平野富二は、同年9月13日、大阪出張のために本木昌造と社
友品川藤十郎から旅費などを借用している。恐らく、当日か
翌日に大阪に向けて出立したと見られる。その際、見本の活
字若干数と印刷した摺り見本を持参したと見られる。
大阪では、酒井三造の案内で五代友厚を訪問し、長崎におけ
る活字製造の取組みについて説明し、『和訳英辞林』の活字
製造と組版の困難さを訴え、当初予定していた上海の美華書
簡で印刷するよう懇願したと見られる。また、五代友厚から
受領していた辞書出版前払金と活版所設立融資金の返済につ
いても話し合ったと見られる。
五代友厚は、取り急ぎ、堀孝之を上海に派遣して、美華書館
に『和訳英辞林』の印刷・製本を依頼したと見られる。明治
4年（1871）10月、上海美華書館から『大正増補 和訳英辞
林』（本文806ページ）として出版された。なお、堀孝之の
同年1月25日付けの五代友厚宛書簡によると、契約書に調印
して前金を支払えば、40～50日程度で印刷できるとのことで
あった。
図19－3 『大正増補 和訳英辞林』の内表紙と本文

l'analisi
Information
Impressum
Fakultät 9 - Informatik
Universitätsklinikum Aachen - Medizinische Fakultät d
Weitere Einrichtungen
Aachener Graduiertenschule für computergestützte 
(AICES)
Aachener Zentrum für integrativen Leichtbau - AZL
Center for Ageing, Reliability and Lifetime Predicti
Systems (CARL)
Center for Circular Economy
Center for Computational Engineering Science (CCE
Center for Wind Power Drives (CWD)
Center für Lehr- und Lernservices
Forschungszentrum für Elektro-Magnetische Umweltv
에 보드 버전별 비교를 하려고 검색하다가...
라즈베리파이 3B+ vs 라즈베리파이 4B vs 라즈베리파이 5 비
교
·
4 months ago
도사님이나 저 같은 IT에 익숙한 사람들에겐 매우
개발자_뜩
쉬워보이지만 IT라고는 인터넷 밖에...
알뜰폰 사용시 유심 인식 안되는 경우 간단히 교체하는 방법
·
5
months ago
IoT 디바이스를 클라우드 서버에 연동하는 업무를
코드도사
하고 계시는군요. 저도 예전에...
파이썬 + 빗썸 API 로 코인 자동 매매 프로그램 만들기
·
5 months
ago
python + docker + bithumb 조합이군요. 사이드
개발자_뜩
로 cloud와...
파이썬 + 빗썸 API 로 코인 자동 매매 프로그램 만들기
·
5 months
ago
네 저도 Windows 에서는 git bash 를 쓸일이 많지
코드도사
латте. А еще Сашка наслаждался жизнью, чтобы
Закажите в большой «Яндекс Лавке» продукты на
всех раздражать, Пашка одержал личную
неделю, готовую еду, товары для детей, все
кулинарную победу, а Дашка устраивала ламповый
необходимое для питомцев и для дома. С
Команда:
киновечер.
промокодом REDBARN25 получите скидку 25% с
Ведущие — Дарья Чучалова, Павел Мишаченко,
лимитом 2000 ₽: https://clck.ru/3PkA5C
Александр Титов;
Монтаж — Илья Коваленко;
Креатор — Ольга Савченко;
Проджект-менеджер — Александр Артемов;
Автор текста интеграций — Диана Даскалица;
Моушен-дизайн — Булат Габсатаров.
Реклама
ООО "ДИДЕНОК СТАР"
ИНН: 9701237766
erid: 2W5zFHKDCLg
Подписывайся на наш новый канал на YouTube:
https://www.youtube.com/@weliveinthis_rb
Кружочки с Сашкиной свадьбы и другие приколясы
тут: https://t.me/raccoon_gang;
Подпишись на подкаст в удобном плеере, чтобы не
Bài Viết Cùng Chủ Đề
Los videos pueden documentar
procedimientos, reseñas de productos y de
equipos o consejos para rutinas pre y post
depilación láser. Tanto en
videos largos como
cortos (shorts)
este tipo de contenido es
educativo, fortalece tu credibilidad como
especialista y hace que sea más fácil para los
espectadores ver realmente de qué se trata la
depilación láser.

★ ★ ★ ★ ★

Your answer must be the complete data, repeated word for word.

◆ **EXERCISE SOLUTION**
平野富二は、同年9月13日、大阪出張のために本木昌造と社
友品川藤十郎から旅費などを借用している。恐らく、当日か
翌日に大阪に向けて出立したと見られる。その際、見本の活
字若干数と印刷した摺り見本を持参したと見られる。
大阪では、酒井三造の案内で五代友厚を訪問し、長崎におけ
る活字製造の取組みについて説明し、『和訳英辞林』の活字
製造と組版の困難さを訴え、当初予定していた上海の美華書
簡で印刷するよう懇願したと見られる。また、五代友厚から
受領していた辞書出版前払金と活版所設立融資金の返済につ
いても話し合ったと見られる。
五代友厚は、取り急ぎ、堀孝之を上海に派遣して、美華書館
に『和訳英辞林』の印刷・製本を依頼したと見られる。明治
4年（1871）10月、上海美華書館から『大正増補 和訳英辞
林』（本文806ページ）として出版された。なお、堀孝之の
同年1月25日付けの五代友厚宛書簡によると、契約書に調印
して前金を支払えば、40～50日程度で印刷できるとのことで
あった。
図19－3 『大正増補 和訳英辞林』の内表紙と本文

l'analisi
Information
Impressum
Fakultät 9 - Informatik
Universitätsklinikum Aachen - Medizinische Fakultät d
Weitere Einrichtungen
Aachener Graduiertenschule für computergestützte 
(AICES)
Aachener Zentrum für integrativen Leichtbau - AZL
Center for Ageing, Reliability and Lifetime Predicti
Systems (CARL)
Center for Circular Economy
Center for Computational Engineering Science (CCE
Center for Wind Power Drives (CWD)
Center für Lehr- und Lernservices
Forschungszentrum für Elektro-Magnetische Umweltv
에 보드 버전별 비교를 하려고 검색하다가...
라즈베리파이 3B+ vs 라즈베리파이 4B vs 라즈베리파이 5 비
교
·
4 months ago
도사님이나 저 같은 IT에 익숙한 사람들에겐 매우
개발자_뜩
쉬워보이지만 IT라고는 인터넷 밖에...
알뜰폰 사용시 유심 인식 안되는 경우 간단히 교체하는 방법
·
5
months ago
IoT 디바이스를 클라우드 서버에 연동하는 업무를
코드도사
하고 계시는군요. 저도 예전에...
파이썬 + 빗썸 API 로 코인 자동 매매 프로그램 만들기
·
5 months
ago
python + docker + bithumb 조합이군요. 사이드
개발자_뜩
로 cloud와...
파이썬 + 빗썸 API 로 코인 자동 매매 프로그램 만들기
·
5 months
ago
네 저도 Windows 에서는 git bash 를 쓸일이 많지
코드도사
латте. А еще Сашка наслаждался жизнью, чтобы
Закажите в большой «Яндекс Лавке» продукты на
всех раздражать, Пашка одержал личную
неделю, готовую еду, товары для детей, все
кулинарную победу, а Дашка устраивала ламповый
необходимое для питомцев и для дома. С
Команда:
киновечер.
промокодом REDBARN25 получите скидку 25% с
Ведущие — Дарья Чучалова, Павел Мишаченко,
лимитом 2000 ₽: https://clck.ru/3PkA5C
Александр Титов;
Монтаж — Илья Коваленко;
Креатор — Ольга Савченко;
Проджект-менеджер — Александр Артемов;
Автор текста интеграций — Диана Даскалица;
Моушен-дизайн — Булат Габсатаров.
Реклама
ООО "ДИДЕНОК СТАР"
ИНН: 9701237766
erid: 2W5zFHKDCLg
Подписывайся на наш новый канал на YouTube:
https://www.youtube.com/@weliveinthis_rb
Кружочки с Сашкиной свадьбы и другие приколясы
тут: https://t.me/raccoon_gang;
Подпишись на подкаст в удобном плеере, чтобы не
Bài Viết Cùng Chủ Đề
Los videos pueden documentar
procedimientos, reseñas de productos y de
equipos o consejos para rutinas pre y post
depilación láser. Tanto en
videos largos como
cortos (shorts)
este tipo de contenido es
educativo, fortalece tu credibilidad como
especialista y hace que sea más fácil para los
espectadores ver realmente de qué se trata la
depilación láser.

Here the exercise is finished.